Tuesday, April 03, 2007

btietw

even before i got a jewish best friend and a jewish husband, i had been to my fair share of passover seders. when i was little, my stepmom's friend judy kesselman would throw these enormous seders every year and we'd go and eat all the good food and ignore all the god talk (not that there was much; these were, after all, my stepmom's hippie jewish friends). so since my youth, i've loved me a good seder. and the best part of seder is the charoset (alternately spelled haroset, charoses, charoseth, haroses, and probably a dozen other ways).

i love it so much that in the last few years i have volunteered to make it for our seders with stephen's family so that a) i can make extra to hoard all to myself, and b) i can guarantee that it's going to be good.

so what the hell is (c)haroset(h)(ses)? ritual-wise, it's supposed to represent the mortar that the enslaved jews used to make the bricks that they built the pyramids with back when they were enslaved by the pharoah in egypt, before moses came and did his thing with the plagues and the parting of the sea and all that jazz. culinary-wise, it's a pitch-perfect mixture of grated apples, nuts, honey, wine, lemon juice, and cinnamon.

you can tweak the proportions to your taste, but the formula i follow is: about 6 cups grated apples, 1-1/2 cups finely chopped nuts, 1/3 cup honey, 1/4 cup wine, juice of two lemons, 1/2 t cinnamon. i use granny smith apples or a mix of grannies and another tart red apple like a winesap. for the wine, you want a light red, a little spicy is nice. this year i used a tinto roble. for the love of all that is holy do not use manischewitz.

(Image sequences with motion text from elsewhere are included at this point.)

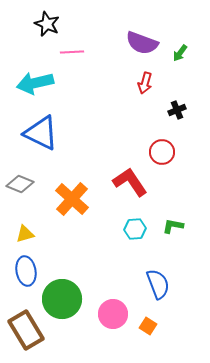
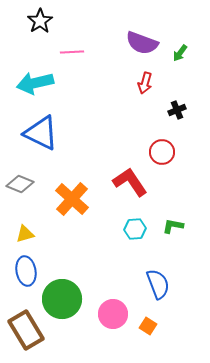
black star: moved 7 px left, 3 px up; rotated 15 degrees clockwise
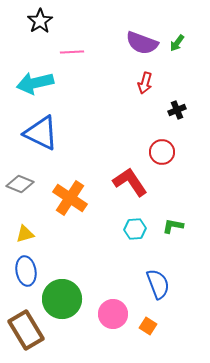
green arrow: moved 3 px left, 10 px up
orange cross: moved 2 px left, 1 px up; rotated 8 degrees counterclockwise
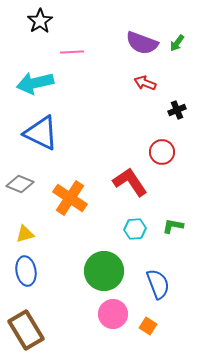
red arrow: rotated 95 degrees clockwise
green circle: moved 42 px right, 28 px up
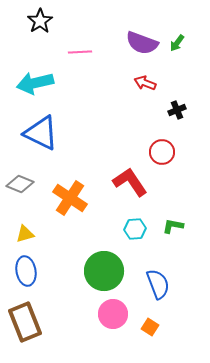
pink line: moved 8 px right
orange square: moved 2 px right, 1 px down
brown rectangle: moved 1 px left, 8 px up; rotated 9 degrees clockwise
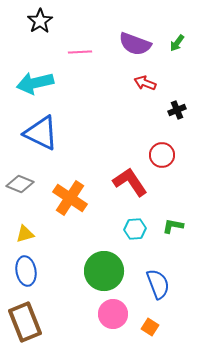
purple semicircle: moved 7 px left, 1 px down
red circle: moved 3 px down
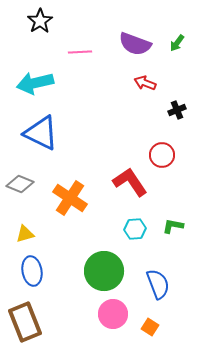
blue ellipse: moved 6 px right
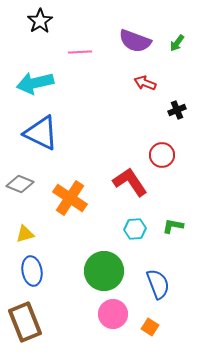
purple semicircle: moved 3 px up
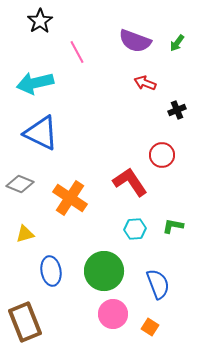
pink line: moved 3 px left; rotated 65 degrees clockwise
blue ellipse: moved 19 px right
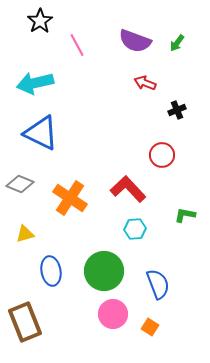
pink line: moved 7 px up
red L-shape: moved 2 px left, 7 px down; rotated 9 degrees counterclockwise
green L-shape: moved 12 px right, 11 px up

i used to grate the apples by hand, but went for the food processor this year because i was making a double batch, and....well, i prefer the texture that you get when it's grated by hand, but if you're making a lot—and are looking for a way to involve a 2-yr. old—the f.p. does just fine. and if you've already got the f.p. in use, you can chop the nuts in it. then just throw all the ingredients together, and mix it all up with your hands. microwave the honey for a minute on low before mixing it in, makes it easier to disperse. then throw it in the fridge and wait.... it's better the next day, and will keep for a good long time (2 weeks? who knows. it doesn't last long in my fridge).

i've already bought more apples to make another batch....

guess who's sick again?


is it the flu, or the after-effects of about 2 pounds of cheese and three bowls of matzoh ball soup? only time will tell.